In the openings and closings of local pharmacies, Chicago is yet again a tale of two cities.
In well-heeled parts of town, national chains (of the increasingly swanky variety) seem to pop up with the ubiquity of coffee shops. But in less affluent areas, pharmacy closures have reached a level where some neighborhoods are what researchers call “pharmacy deserts.”
Dima Qato, a professor in the University of Illinois-Chicago College of Pharmacy, says it’s the same concept as food deserts, except instead of a lack of access to fresh produce, residents in pharmacy deserts lack access to over-the-counter drugs and prescriptions that treat chronic conditions.
“Pharmacies aren’t just resources for medication; they have diapers, hygiene products, immunizations, health screenings,” Qato says. “The absence of a pharmacy can be disastrous from a health care perspective.”
Qato and her colleague, Shannon Zenk, last week were recently named to the Robert Wood Johnson Foundation Clinical Scholar Program where they’ll spend the coming years researching, building out referral networks and creating partnerships that can help to minimize the harm of pharmacy deserts on Chicago’s South and West Sides.
Qato says it’s well-known that predominantly black and Latino neighborhoods in Chicago tend to have fewer pharmacies than majority white neighborhoods, but the rate of closings in poorer communities has accelerated in the past few years. In the last 12 months, key pharmacies have closed in neighborhoods like Austin, Woodlawn, and East Garfield Park. Washington Heights on the far Southwest Side has one the oldest communities in Chicago (in terms of the age local residents); it, too, had recent closures.

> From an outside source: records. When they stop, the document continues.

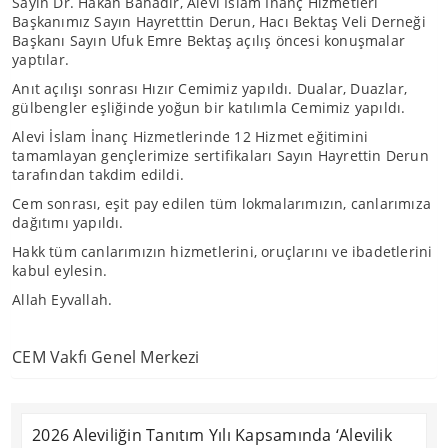
Sayın Dr. Hakan Bahadır, Alevi İslam İnanç Hizmetleri
Başkanımız Sayın Hayretttin Derun, Hacı Bektaş Veli Derneği
Başkanı Sayın Ufuk Emre Bektaş açılış öncesi konuşmalar
yaptılar.
Anıt açılışı sonrası Hızır Cemimiz yapıldı. Dualar, Duazlar,
gülbengler eşliğinde yoğun bir katılımla Cemimiz yapıldı.
Alevi İslam İnanç Hizmetlerinde 12 Hizmet eğitimini
tamamlayan gençlerimize sertifikaları Sayın Hayrettin Derun
tarafından takdim edildi.
Cem sonrası, eşit pay edilen tüm lokmalarımızın, canlarımıza
dağıtımı yapıldı.
Hakk tüm canlarımızın hizmetlerini, oruçlarını ve ibadetlerini
kabul eylesin.
Allah Eyvallah.
CEM Vakfı Genel Merkezi
2026 Aleviliğin Tanıtım Yılı Kapsamında ‘Alevilik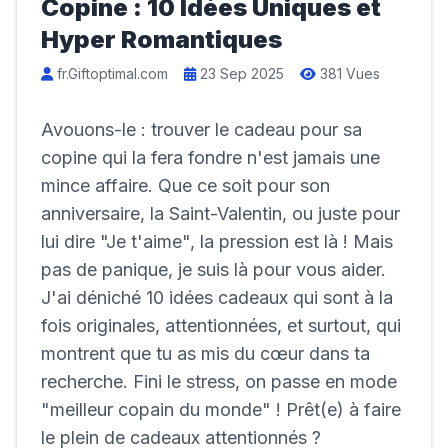
Copine : 10 Idées Uniques et
Hyper Romantiques
fr.Giftoptimal.com
23 Sep 2025
381 Vues
Avouons-le : trouver le cadeau pour sa
copine qui la fera fondre n'est jamais une
mince affaire. Que ce soit pour son
anniversaire, la Saint-Valentin, ou juste pour
lui dire "Je t'aime", la pression est là ! Mais
pas de panique, je suis là pour vous aider.
J'ai déniché 10 idées cadeaux qui sont à la
fois originales, attentionnées, et surtout, qui
montrent que tu as mis du cœur dans ta
recherche. Fini le stress, on passe en mode
"meilleur copain du monde" ! Prêt(e) à faire
le plein de cadeaux attentionnés ?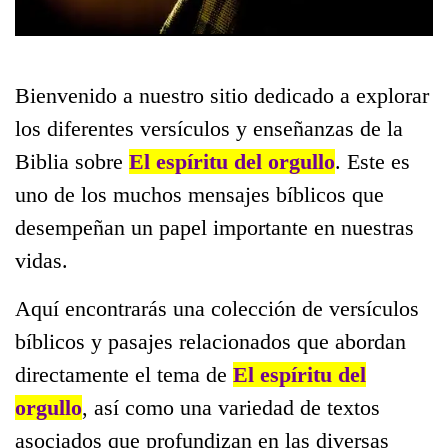
Bienvenido a nuestro sitio dedicado a explorar
los diferentes versículos y enseñanzas de la
Biblia sobre
El espíritu del orgullo
. Este es
uno de los muchos mensajes bíblicos que
desempeñan un papel importante en nuestras
vidas.
Aquí encontrarás una colección de versículos
bíblicos y pasajes relacionados que abordan
directamente el tema de
El espíritu del
orgullo
, así como una variedad de textos
asociados que profundizan en las diversas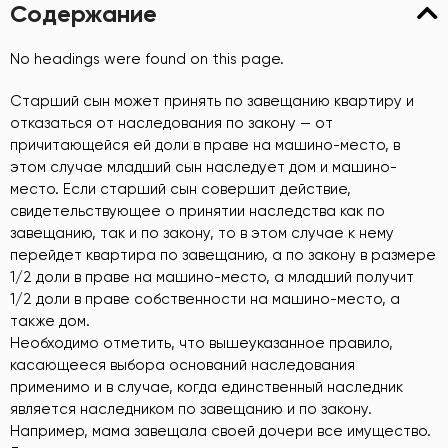
Содержание
No headings were found on this page.
Старший сын может принять по завещанию квартиру и
отказаться от наследования по закону — от
причитающейся ей доли в праве на машино-место, в
этом случае младший сын наследует дом и машино-
место. Если старший сын совершит действие,
свидетельствующее о принятии наследства как по
завещанию, так и по закону, то в этом случае к нему
перейдет квартира по завещанию, а по закону в размере
1/2 доли в праве на машино-место, а младший получит
1/2 доли в праве собственности на машино-место, а
также дом.
Необходимо отметить, что вышеуказанное правило,
касающееся выбора оснований наследования
применимо и в случае, когда единственный наследник
является наследником по завещанию и по закону.
Например, мама завещала своей дочери все имущество.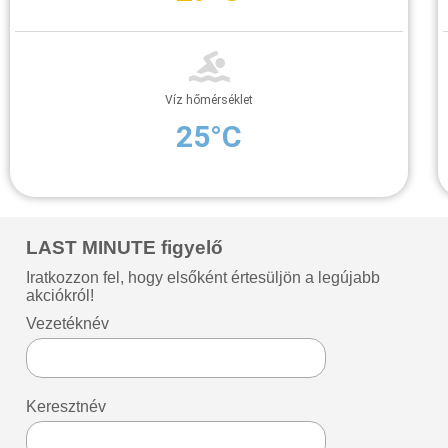
Víz hőmérséklet
25°C
LAST MINUTE figyelő
Iratkozzon fel, hogy elsőként értesüljön a legújabb
akciókról!
Vezetéknév
Keresztnév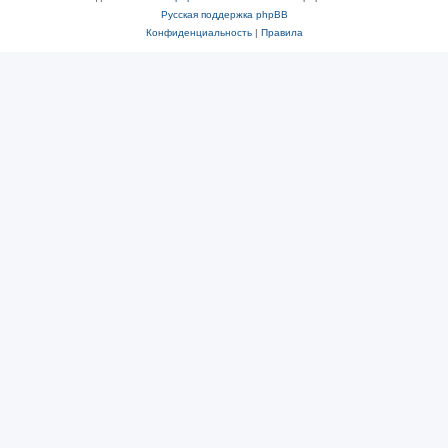
Русская поддержка phpBB
Конфиденциальность
|
Правила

Roughly half of this year’s CVS closures in Chicago were in predominantly black or Latino neighborhoods, which came on the heels of Walgreens's 2015 announcement to close 200 stores through 2017.

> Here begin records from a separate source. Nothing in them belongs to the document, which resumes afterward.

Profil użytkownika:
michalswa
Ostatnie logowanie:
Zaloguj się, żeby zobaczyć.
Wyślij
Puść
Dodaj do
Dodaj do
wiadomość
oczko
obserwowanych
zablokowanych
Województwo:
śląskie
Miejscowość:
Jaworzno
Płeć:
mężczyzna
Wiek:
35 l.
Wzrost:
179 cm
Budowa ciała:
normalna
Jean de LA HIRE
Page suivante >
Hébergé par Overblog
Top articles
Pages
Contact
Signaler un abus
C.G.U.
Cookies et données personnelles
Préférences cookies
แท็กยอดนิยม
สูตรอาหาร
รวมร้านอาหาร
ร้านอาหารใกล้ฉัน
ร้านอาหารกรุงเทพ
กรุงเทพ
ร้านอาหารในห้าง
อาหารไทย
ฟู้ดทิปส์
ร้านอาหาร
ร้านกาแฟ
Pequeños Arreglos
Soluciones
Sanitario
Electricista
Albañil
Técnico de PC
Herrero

Walgreens closures, which affected several South and West Side locations, didn’t result in a net reduction of stores, though. The Deerfied-based chain opened 200 new stores, in ostensibly more profitable areas.
“This really is [about] getting the right stores in the right places,” said Walgreens COO Alex Gourlay, who at the time was the company’s executive vice president.
Qato acknowledges the financial realities that prompt pharmacies to shutter locations in less profitable areas but said national chains are also playing with an unfair advantage over independent pharmacies, which are especially prevalent in black communities.
“Independent pharmacies … end up closing once a CVS or a chain pharmacy opens. And a lot of [those] pharmacies—not all of them—get TIF funding from the city to open,” Qato says. “The chains take the business from the independents and then three years later they close. An independent pharmacy survives 10 to 20 years until a chain closes it, and then those close, and you get these pharmacy deserts.”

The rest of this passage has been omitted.